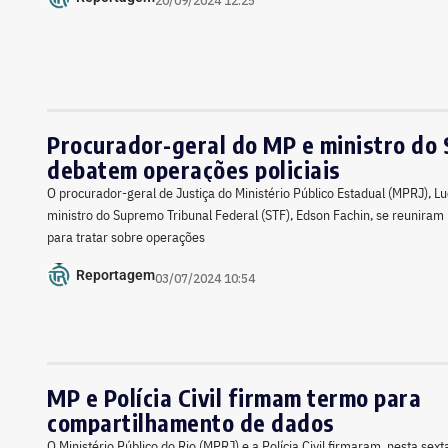
20/09/2024 12:25
Procurador-geral do MP e ministro do
debatem operações policiais
O procurador-geral de Justiça do Ministério Público Estadual (MPRJ), Lu
ministro do Supremo Tribunal Federal (STF), Edson Fachin, se reuniram n
para tratar sobre operações
Reportagem
03/07/2024 10:54
MP e Polícia Civil firmam termo para
compartilhamento de dados
O Ministério Público do Rio (MPRJ) e a Polícia Civil firmaram, nesta sext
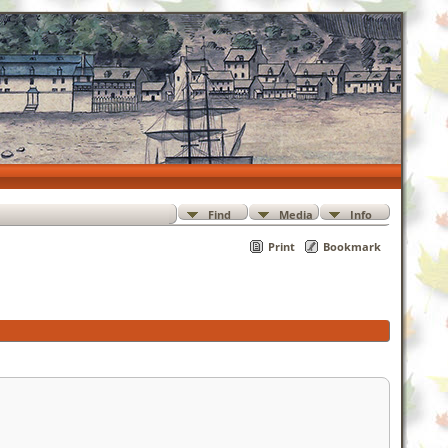
Find
Media
Info
Print
Bookmark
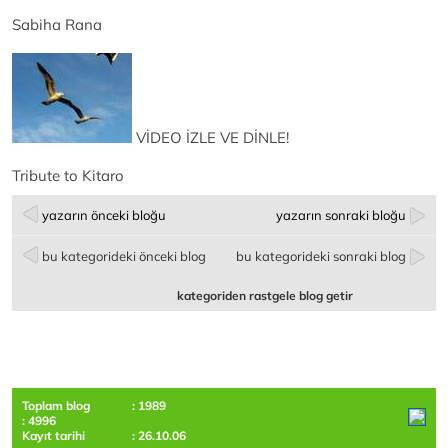
Sabiha Rana
VİDEO İZLE VE DİNLE!
Tribute to Kitaro
yazarın önceki bloğu
yazarın sonraki bloğu
bu kategorideki önceki blog
bu kategorideki sonraki blog
kategoriden rastgele blog getir
Toplam blog
: 1989
: 4996
Kayıt tarihi
: 26.10.06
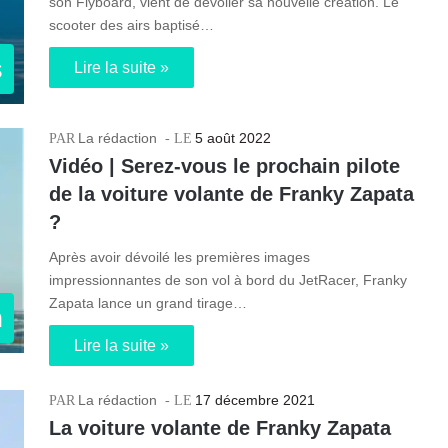
son Flyboard, vient de dévoiler sa nouvelle création. Le
scooter des airs baptisé…
s
Lire la suite »
La rédaction
5 août 2022
Vidéo | Serez-vous le prochain pilote
de la voiture volante de Franky Zapata
?
Après avoir dévoilé les premières images
impressionnantes de son vol à bord du JetRacer, Franky
Zapata lance un grand tirage…
n
Lire la suite »
La rédaction
17 décembre 2021
La voiture volante de Franky Zapata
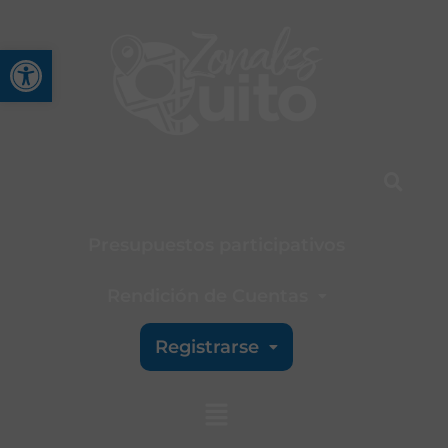
Abrir barra de herramienta
Presupuestos participativos
Rendición de Cuentas
Registrarse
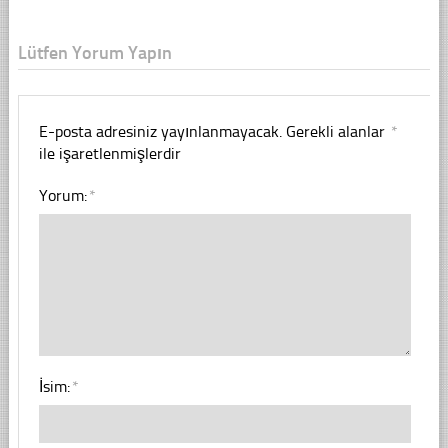
Lütfen Yorum Yapın
E-posta adresiniz yayınlanmayacak.
Gerekli alanlar
*
ile işaretlenmişlerdir
Yorum:
*
İsim:
*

- - -

Your goal - Exactly as written, give every entry again, but not the pictures.

Solution -
20/09/2024 12:25
Procurador-geral do MP e ministro do
debatem operações policiais
O procurador-geral de Justiça do Ministério Público Estadual (MPRJ), Lu
ministro do Supremo Tribunal Federal (STF), Edson Fachin, se reuniram n
para tratar sobre operações
Reportagem
03/07/2024 10:54
MP e Polícia Civil firmam termo para
compartilhamento de dados
O Ministério Público do Rio (MPRJ) e a Polícia Civil firmaram, nesta sext
Find
Media
Info
Print
Bookmark
Sabiha Rana
VİDEO İZLE VE DİNLE!
Tribute to Kitaro
yazarın önceki bloğu
yazarın sonraki bloğu
bu kategorideki önceki blog
bu kategorideki sonraki blog
kategoriden rastgele blog getir
Toplam blog
: 1989
: 4996
Kayıt tarihi
: 26.10.06
son Flyboard, vient de dévoiler sa nouvelle création. Le
scooter des airs baptisé…
s
Lire la suite »
La rédaction
5 août 2022
Vidéo | Serez-vous le prochain pilote
de la voiture volante de Franky Zapata
?
Après avoir dévoilé les premières images
impressionnantes de son vol à bord du JetRacer, Franky
Zapata lance un grand tirage…
n
Lire la suite »
La rédaction
17 décembre 2021
La voiture volante de Franky Zapata
Abrir barra de herramienta
Presupuestos participativos
Rendición de Cuentas
Registrarse
Lütfen Yorum Yapın
E-posta adresiniz yayınlanmayacak.
Gerekli alanlar
*
ile işaretlenmişlerdir
Yorum:
*
İsim:
*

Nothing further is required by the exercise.